432; Rawwas Qal’ahjie, Mu’jam Lughah al-Fuqaha, hal. 85 & 208).
Hukum jual
beli mata uang mubah selama memenuhi syarat-syaratnya. Jika yang dijualbelikan
sejenis (misal rupiah dengan rupiah, atau dolar AS dengan dolar AS), syaratnya
dua. Pertama, harus ada kesamaan kuantitas, yakni harus sama nilainya. Kedua,
harus ada serah terima (at-taqabudh) di majelis akad. Jadi harus kontan
dan tak boleh ada penundaan serah terima. Adapun jika yang dijualbelikan tak
sejenis (misal rupiah dengan dolar AS), syaratnya satu, yaitu dilakukan secara
kontan. (Taqiyuddin an-Nabhani, Muqaddimah al-Dustur, 2/155; Abul A’la
al-Maududi, Ar-Riba, hal. 114; Sa’id bin Ali al-Qahthani, Ar-Riba
Adhraruhu wa Atsaruhu, hal. 23).
Dalilnya
antara lain sabda Rasulullah SAW,"Emas ditukar dengan emas, perak
dengan perak, gandum dengan gandum, jewawut dengan jewawut, kurma dengan kurma,
garam dengan garam, harus semisal dengan semisal, sama dengan sama
(beratnya/takarannya), dan dari tangan ke tangan (kontan). Maka jika berbeda
jenis-jenisnya, juallah sesuka kamu asalkan dari tangan ke tangan (kontan)."
(HR Muslim no 1210; At-Tirmidzi III/532; Abu Dawud III/248).
Hadits ini
menunjukkan jika yang dipertukarkan masih satu jenis (misal emas dengan emas),
syaratnya dua; Pertama, harus ada kesamaan (at-tasawi) dalam hal
berat atau takarannya. Kedua, harus ada serah terima (taqabudh)
di majelis akad, yakni secara kontan. Namun jika yang dipertukarkan tak satu
jenis (misal emas dengan perak), boleh ada kelebihan atau tambahan, dan
syaratnya hanya satu, yaitu dilakukan secara kontan.
Hadits di
atas walaupun menjelaskan pertukaran emas dan perak, namun hukumnya berlaku
pula untuk mata uang saat ini. Ini karena sifat yang ada emas dan perak saat
itu, yaitu sebagai mata uang, juga terdapat pada mata uang saat ini (al-nuqud).

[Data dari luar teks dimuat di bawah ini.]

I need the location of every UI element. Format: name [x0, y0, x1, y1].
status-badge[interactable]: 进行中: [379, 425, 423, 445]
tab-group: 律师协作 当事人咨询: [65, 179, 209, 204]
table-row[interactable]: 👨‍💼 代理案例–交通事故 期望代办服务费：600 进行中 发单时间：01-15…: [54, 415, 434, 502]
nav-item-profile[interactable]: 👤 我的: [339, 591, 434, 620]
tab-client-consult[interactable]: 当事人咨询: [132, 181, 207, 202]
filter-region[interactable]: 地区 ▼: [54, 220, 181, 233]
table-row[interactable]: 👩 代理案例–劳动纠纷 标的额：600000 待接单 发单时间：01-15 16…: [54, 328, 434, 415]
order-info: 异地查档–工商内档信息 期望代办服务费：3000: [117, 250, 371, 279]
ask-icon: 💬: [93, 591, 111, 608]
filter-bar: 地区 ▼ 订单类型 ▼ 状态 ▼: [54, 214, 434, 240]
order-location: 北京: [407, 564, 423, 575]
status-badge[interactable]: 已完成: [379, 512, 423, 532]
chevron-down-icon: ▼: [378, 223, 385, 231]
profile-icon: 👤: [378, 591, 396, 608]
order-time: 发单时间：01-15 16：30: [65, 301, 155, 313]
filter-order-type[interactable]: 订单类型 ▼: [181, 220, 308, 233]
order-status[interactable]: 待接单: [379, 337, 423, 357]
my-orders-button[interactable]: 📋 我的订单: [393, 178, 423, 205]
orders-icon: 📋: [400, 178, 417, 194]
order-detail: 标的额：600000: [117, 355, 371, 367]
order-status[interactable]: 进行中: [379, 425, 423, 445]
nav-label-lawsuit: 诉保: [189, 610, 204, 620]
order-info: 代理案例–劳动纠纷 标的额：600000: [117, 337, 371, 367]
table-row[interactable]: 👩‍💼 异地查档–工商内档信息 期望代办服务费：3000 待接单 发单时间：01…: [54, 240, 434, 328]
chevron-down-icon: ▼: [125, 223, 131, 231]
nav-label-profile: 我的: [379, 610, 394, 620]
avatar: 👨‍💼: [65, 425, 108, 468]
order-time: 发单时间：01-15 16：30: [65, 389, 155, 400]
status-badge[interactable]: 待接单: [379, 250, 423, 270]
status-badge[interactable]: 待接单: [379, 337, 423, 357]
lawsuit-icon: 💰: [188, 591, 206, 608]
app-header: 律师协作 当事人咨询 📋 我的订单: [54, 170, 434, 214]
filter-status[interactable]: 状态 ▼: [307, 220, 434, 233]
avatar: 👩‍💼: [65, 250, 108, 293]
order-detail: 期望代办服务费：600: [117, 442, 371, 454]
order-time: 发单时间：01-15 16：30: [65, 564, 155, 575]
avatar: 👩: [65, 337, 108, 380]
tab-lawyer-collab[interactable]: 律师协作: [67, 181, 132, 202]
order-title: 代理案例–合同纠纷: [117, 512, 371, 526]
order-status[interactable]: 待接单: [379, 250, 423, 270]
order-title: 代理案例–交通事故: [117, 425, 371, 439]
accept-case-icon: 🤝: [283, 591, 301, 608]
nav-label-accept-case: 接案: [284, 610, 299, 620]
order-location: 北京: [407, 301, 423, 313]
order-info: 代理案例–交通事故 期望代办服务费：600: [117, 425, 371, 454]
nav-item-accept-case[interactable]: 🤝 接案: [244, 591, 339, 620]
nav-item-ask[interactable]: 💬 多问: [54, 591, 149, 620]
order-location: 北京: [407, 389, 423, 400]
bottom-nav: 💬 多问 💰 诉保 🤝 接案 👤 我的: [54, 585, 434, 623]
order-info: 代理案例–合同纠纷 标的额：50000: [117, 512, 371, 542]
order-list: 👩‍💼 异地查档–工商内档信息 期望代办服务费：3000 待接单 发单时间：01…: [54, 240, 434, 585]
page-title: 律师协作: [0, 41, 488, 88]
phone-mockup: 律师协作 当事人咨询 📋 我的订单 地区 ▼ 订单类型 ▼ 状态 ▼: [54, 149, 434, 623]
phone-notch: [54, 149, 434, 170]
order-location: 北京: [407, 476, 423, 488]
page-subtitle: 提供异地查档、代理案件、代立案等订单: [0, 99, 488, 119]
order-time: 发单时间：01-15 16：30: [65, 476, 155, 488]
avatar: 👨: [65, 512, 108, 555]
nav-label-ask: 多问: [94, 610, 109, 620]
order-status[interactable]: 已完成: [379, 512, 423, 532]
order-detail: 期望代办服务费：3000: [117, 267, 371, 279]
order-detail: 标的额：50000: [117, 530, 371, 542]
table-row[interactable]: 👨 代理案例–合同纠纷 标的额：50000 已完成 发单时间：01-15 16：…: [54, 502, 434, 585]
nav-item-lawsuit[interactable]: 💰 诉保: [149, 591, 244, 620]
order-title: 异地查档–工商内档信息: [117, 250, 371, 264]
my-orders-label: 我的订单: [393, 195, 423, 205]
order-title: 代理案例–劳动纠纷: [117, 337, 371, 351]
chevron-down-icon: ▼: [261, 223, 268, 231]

(Taqiyuddin an-Nabhani, an-Nizham al-Iqtishadi fi al-Islam, hal. 264).
Maka jual
beli mata uang asing hukumnya boleh selama memenuhi syarat-syaratnya. Jika
tidak memenuhi syaratnya, hukumnya haram. Misal menukar rupiah dengan dolar AS,
tapi serah terimanya ditunda pada tanggal tertentu beberapa hari mendatang.
Walaupun disepakati, hukumnya tetap haram, baik yang ditunda rupiahnya,
dolarnya, atau kedua-duanya. (Ali As-Salus, Mausu’ah Al-Qadhaya al-Fiqhiyah
al-Mu’ashirah, hal. 426). Wallahu a’lam.